Back on campus, anger and unease was everywhere. Over the weekend, videos surfaced of Sigma Alpha Epsilon fraternity members at Oklahoma engaging in racist chants during a bus ride, prompting the school to shut down the chapter and cut ties to its members. There were protests, including one attended by a handful of basketball players. But at the Big 12 tournament here, the Sooners appeared unburdened.
“It’s good to be here, to get away from the news trucks and all the stuff going on at school,” Hield said outside the locker room after the workout. “You want to be helping the students and everybody protest and stuff, but we have the Big 12 championship to worry about. Life goes on. You can’t let stuff like that affect you. We have things to do. We have business to handle. We can’t let one incident affect what we have to do with our mission and our goal."
[daily_cut.college basketball]As much as anyone, Hield had reason for some deeper emotional investment in the situation: The affable junior said he counts among his friends some older members of SAE, who texted him with apologies after the videos surfaced, explaining them away as the work of immature freshmen. Hield appreciated the gesture, and refocused on basketball after receiving it.
His teammates appeared to share this even-keeled approach. Junior forward Ryan Spangler said his roommate, Fraschilla, showed him the video late Sunday night—“Made me sick to my stomach,” Spangler said—and he was among the handful of Sooners to join with other athletes in protests of the fraternity members’ actions.
But the basketball team appeared to find a balance with emotion and rational action. “I don’t think it’s a distraction,” Spangler said. “It showed our players we all have each other’s back, no matter what. For a while, we had a couple teammates a little upset, but then we talked to them and we’re good now.”
A basketball tournament is an afterthought to what the school confronts now. But no one is postponing that tournament, either, nor the NCAA tournament that follows. So the second-seeded Sooners must shelve their emotions and separate what is happening in Kansas City from what is happening back home.
“As a team, it was just saying we all know what they did was wrong, but at the same time, we can’t retaliate, because that can cost us the season,” senior forward TaShawn Thomas said. “We don’t want anybody out because they said something or did something wrong.”
Thomas said that university president David Boren met with the basketball team this week and mentioned his appreciation for how the group managed their emotions and reactions.

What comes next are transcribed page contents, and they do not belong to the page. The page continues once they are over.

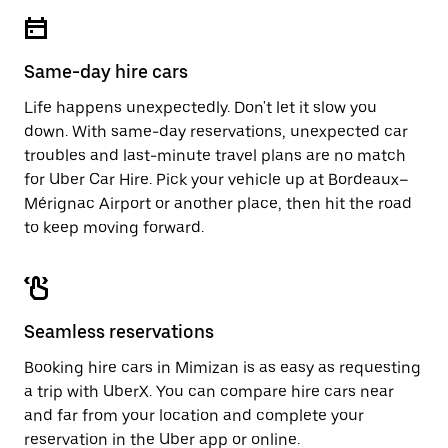
escape
close
button
the
to
calendar.
close
Same-day hire cars
the
calendar.
Life happens unexpectedly. Don't let it slow you
down. With same-day reservations, unexpected car
troubles and last-minute travel plans are no match
for Uber Car Hire. Pick your vehicle up at Bordeaux–
Mérignac Airport or another place, then hit the road
to keep moving forward.
Seamless reservations
Booking hire cars in Mimizan is as easy as requesting
a trip with UberX. You can compare hire cars near
and far from your location and complete your
reservation in the Uber app or
online
.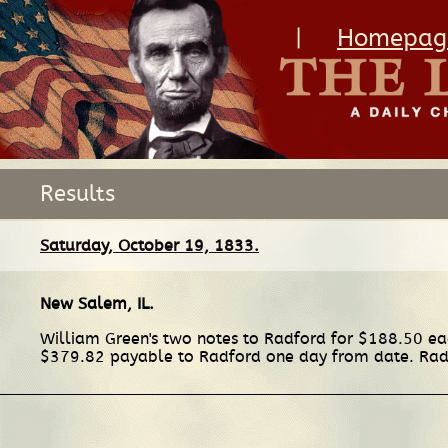
|
Homepag
Results
Saturday, October 19, 1833.
New Salem, IL
.
William Green's two notes to Radford for $188.50 eac
$379.82 payable to Radford one day from date. Rad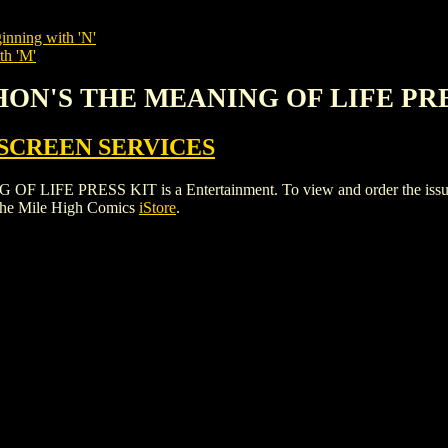
inning with 'N'
th 'M'
THON'S THE MEANING OF LIFE PR
SCREEN SERVICES
 PRESS KIT is a Entertainment. To view and order the issues and
the Mile High Comics
iStore
.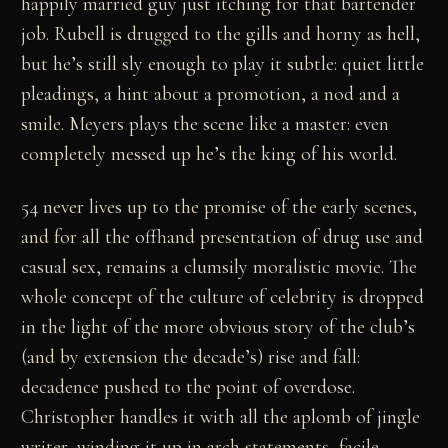
happily married guy just itching for that bartender
job. Rubell is drugged to the gills and horny as hell,
but he’s still sly enough to play it subtle: quiet little
pleadings, a hint about a promotion, a nod and a
smile. Meyers plays the scene like a master: even
completely messed up he’s the king of his world.
54 never lives up to the promise of the early scenes,
and for all the offhand presentation of drug use and
casual sex, remains a clumsily moralistic movie. The
whole concept of the culture of celebrity is dropped
in the light of the more obvious story of the club’s
(and by extension the decade’s) rise and fall:
decadence pushed to the point of overdose.
Christopher handles it with all the aplomb of jingle
writer, winding it up in arch statements, facile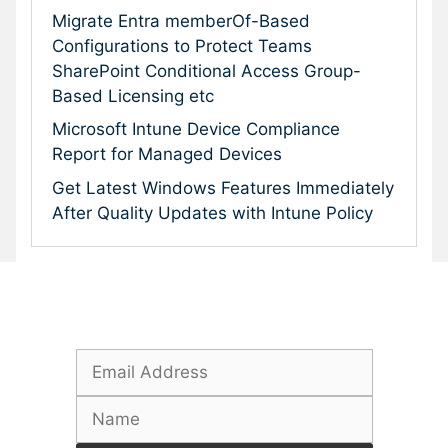
Migrate Entra memberOf-Based
Configurations to Protect Teams
SharePoint Conditional Access Group-
Based Licensing etc
Microsoft Intune Device Compliance
Report for Managed Devices
Get Latest Windows Features Immediately
After Quality Updates with Intune Policy
Subscribe To Our Newsletter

Little had changed Wednesday. There was no pall cast over the open workout, no signs of lingering gloom. As he walked off the court, sophomore Frank Booker heaved a long, bad-angle shot from behind the baseline. “That’s cash, though!” Booker bellowed upon release, before the ball thudded off the side of the backboard. The Sooners clearly had turned their attention to Kansas City.
“It’s good to have something to focus toward, the tournament here, the game tomorrow night,” Oklahoma coach Lon Kruger said. “But our guys have handled it pretty well. It’s been a distraction for everyone, not just our players, but everyone in town, everyone on campus. But I think they’ve handled it perfectly.”